Climate Change is a bit like the virus. If we don’t do enough about it now, we will have to do an awful lot more later, and it will be much more painful. The announcement from China is good, as is the recent announcement from the European Commission, that they are going to raise their commitments to emissions reductions under the Paris agreement. I think that we are going to see the same from Prime Minister Boris Johnson. So we are beginning to see at least a bit of the restoration of the momentum that has been lost during the pandemic. It’s good because it isolates the United States and Australia politically. Given how bad a year it has been because of the hurricanes and the droughts, and the fires, but also the floods in East Africa, Bangladesh, and other parts of the world. We are really getting a signal that we are doing ourselves and the planet enormous damage.

It’s good that we are making progress, but it’s not good enough. We are moving in the right direction but we need to go a lot faster. There are no real technological obstacles to us doing it, we already have the technology that we need to decarbonise our economy. We know that we can afford to do it, because it’s not going to cost more to use more efficient technologies, it is going to cost less.
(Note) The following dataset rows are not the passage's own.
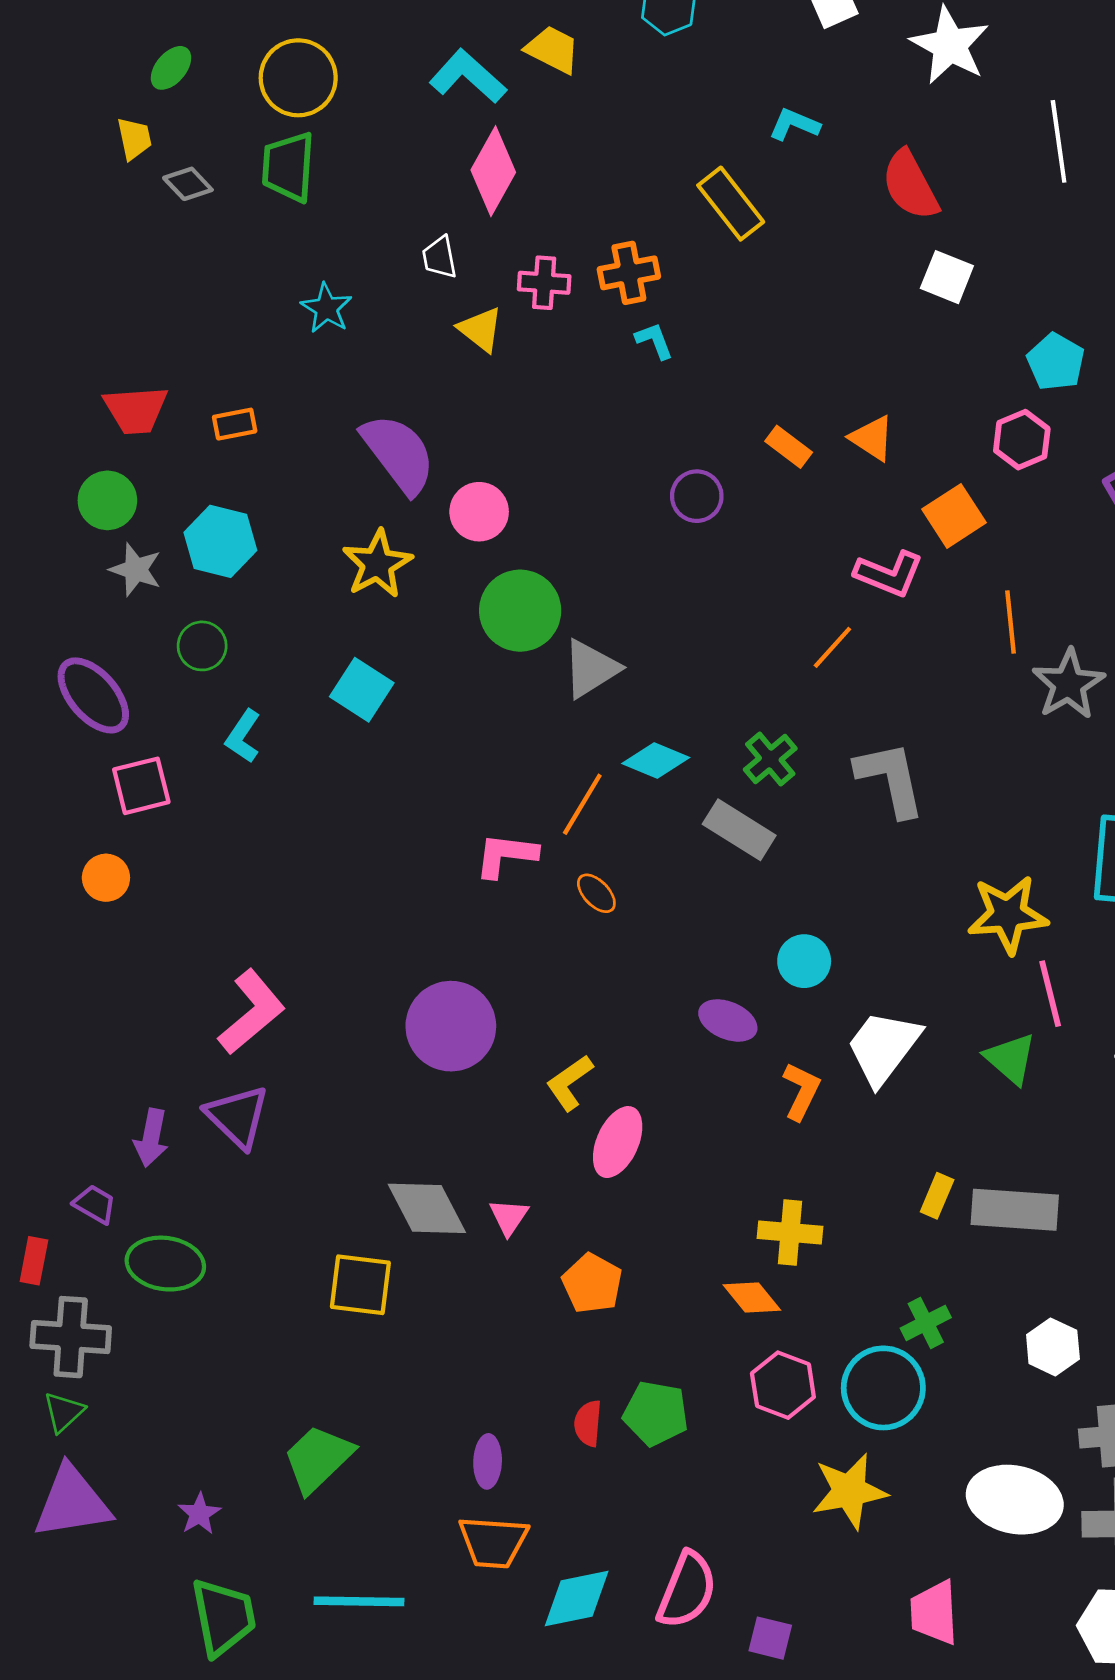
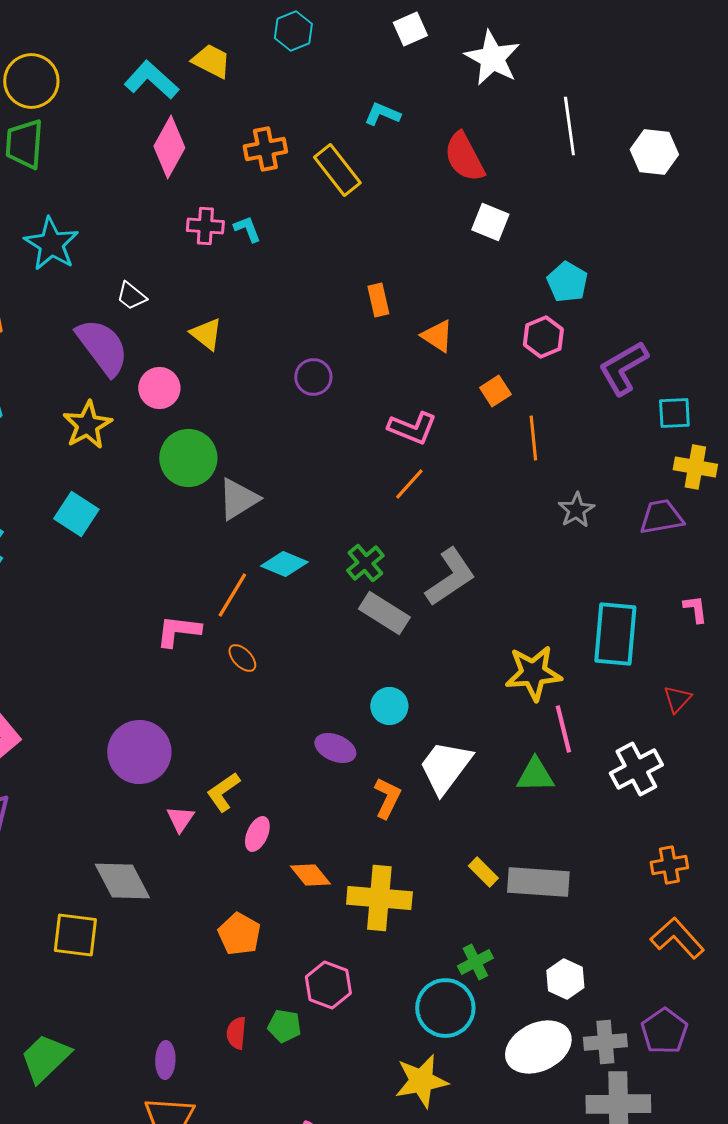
white trapezoid: (440, 257) -> (131, 296), moved, turned -40
orange cross: (629, 273) -> (265, 149), moved
cyan star: (326, 308) -> (51, 244), size x1.5
yellow triangle: (481, 329) -> (206, 334), moved
cyan L-shape: (654, 341) -> (247, 229), moved
orange rectangle: (789, 447) -> (378, 300), moved, turned 40
orange square: (954, 516) -> (495, 391), size x0.7
pink L-shape: (889, 574) -> (412, 428), moved
orange line: (1011, 622) -> (533, 438), moved
gray star: (1068, 684) -> (576, 510), size x0.7
gray L-shape: (890, 779) -> (450, 577), turned 68
gray rectangle: (739, 830) -> (384, 613), moved
green triangle: (1011, 1059) -> (535, 775), turned -42
pink ellipse: (618, 1142) -> (257, 834), size x0.7
yellow rectangle: (937, 1196) -> (483, 872), turned -68
pink triangle: (509, 1217) -> (180, 819), moved
yellow cross: (790, 1232) -> (379, 898), size x1.4
orange diamond: (752, 1297) -> (310, 875), moved
pink hexagon: (783, 1385) -> (328, 985), moved
green pentagon: (656, 1413) -> (284, 1026), size x0.7
white ellipse: (1015, 1500) -> (538, 1047), moved, turned -38

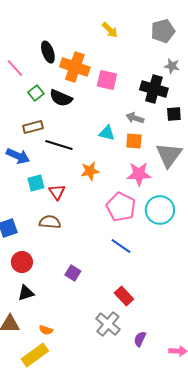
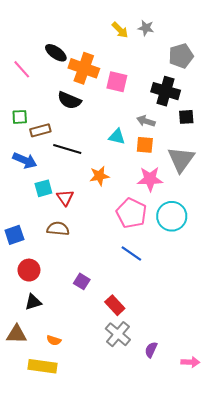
gray pentagon: (163, 31) -> (181, 56), moved
black ellipse: (48, 52) -> (56, 53), turned -35
gray star: (172, 66) -> (146, 28), moved
green square: (36, 93) -> (20, 117), moved, turned 35
red rectangle: (124, 296) -> (115, 305), moved
yellow rectangle: (35, 355) -> (42, 366), turned 44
The real problem is that we have not put enough attention into the types of social and political adjustments that are going to take place, and we are not paying enough attention to that side of the issue. What do you do for countries, like Mozambique, who are dependent on fossil fuels for their future revenue sources? So the world has got to think much harder, about how to accelerate down the right path.
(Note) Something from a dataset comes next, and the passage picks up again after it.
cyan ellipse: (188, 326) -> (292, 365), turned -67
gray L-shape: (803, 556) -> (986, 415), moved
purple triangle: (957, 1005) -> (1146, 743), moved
I think that it’s important to remember that with China, as with a lot of other countries, its aspirations are right but its achievements are lagging behind. It is still investing far too much in new coal plants, for instance. It will mean making technology available that‘s cheaper, but we have also got to be thinking about how we create incomes for those countries that currently depend on fossil fuels for their incomes. We can’t deal with this as a set of separate issues. We have got to understand that the whole world has to pull together. That means that the losers have got to be getting something, not just the winners.